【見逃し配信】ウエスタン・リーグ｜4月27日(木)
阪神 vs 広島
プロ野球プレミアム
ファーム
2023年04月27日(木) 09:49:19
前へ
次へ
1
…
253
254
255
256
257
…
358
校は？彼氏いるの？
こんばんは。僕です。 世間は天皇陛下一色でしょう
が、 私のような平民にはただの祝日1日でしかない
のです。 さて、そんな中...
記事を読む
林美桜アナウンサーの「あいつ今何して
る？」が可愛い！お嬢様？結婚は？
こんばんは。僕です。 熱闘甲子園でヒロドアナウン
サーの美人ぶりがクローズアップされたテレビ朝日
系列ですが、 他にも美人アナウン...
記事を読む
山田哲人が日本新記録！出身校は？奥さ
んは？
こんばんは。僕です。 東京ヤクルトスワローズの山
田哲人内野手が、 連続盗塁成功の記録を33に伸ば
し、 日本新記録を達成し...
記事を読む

○ ○ ○ ○ ○

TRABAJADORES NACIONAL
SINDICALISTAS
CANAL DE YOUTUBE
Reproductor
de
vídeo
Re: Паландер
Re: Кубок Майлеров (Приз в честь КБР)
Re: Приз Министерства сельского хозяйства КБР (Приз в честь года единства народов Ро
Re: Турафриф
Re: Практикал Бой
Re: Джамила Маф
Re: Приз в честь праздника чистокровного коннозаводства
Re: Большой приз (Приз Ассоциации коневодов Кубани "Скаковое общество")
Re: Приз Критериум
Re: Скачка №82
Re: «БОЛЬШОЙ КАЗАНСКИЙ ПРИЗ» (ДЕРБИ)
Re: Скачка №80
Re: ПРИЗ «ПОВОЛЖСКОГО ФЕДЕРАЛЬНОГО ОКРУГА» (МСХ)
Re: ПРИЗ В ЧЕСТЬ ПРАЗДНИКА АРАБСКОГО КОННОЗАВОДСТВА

○ ○ ○ ○ ○

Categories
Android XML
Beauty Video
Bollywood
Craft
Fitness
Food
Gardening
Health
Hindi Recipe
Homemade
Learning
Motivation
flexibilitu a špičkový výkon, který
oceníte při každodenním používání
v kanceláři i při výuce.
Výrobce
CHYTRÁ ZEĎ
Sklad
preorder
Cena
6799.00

○ ○ ○ ○ ○

> _Directions for this task_: Take the lines above from the one containing "TRABAJADORES NACIONAL" down to the one containing "Re: ПРИЗ В ЧЕСТЬ ПРАЗДНИКА АРАБСКОГО", and transcribe them exactly, both ends included.

> _Your response_:
TRABAJADORES NACIONAL
SINDICALISTAS
CANAL DE YOUTUBE
Reproductor
de
vídeo
Re: Паландер
Re: Кубок Майлеров (Приз в честь КБР)
Re: Приз Министерства сельского хозяйства КБР (Приз в честь года единства народов Ро
Re: Турафриф
Re: Практикал Бой
Re: Джамила Маф
Re: Приз в честь праздника чистокровного коннозаводства
Re: Большой приз (Приз Ассоциации коневодов Кубани "Скаковое общество")
Re: Приз Критериум
Re: Скачка №82
Re: «БОЛЬШОЙ КАЗАНСКИЙ ПРИЗ» (ДЕРБИ)
Re: Скачка №80
Re: ПРИЗ «ПОВОЛЖСКОГО ФЕДЕРАЛЬНОГО ОКРУГА» (МСХ)
Re: ПРИЗ В ЧЕСТЬ ПРАЗДНИКА АРАБСКОГО КОННОЗАВОДСТВА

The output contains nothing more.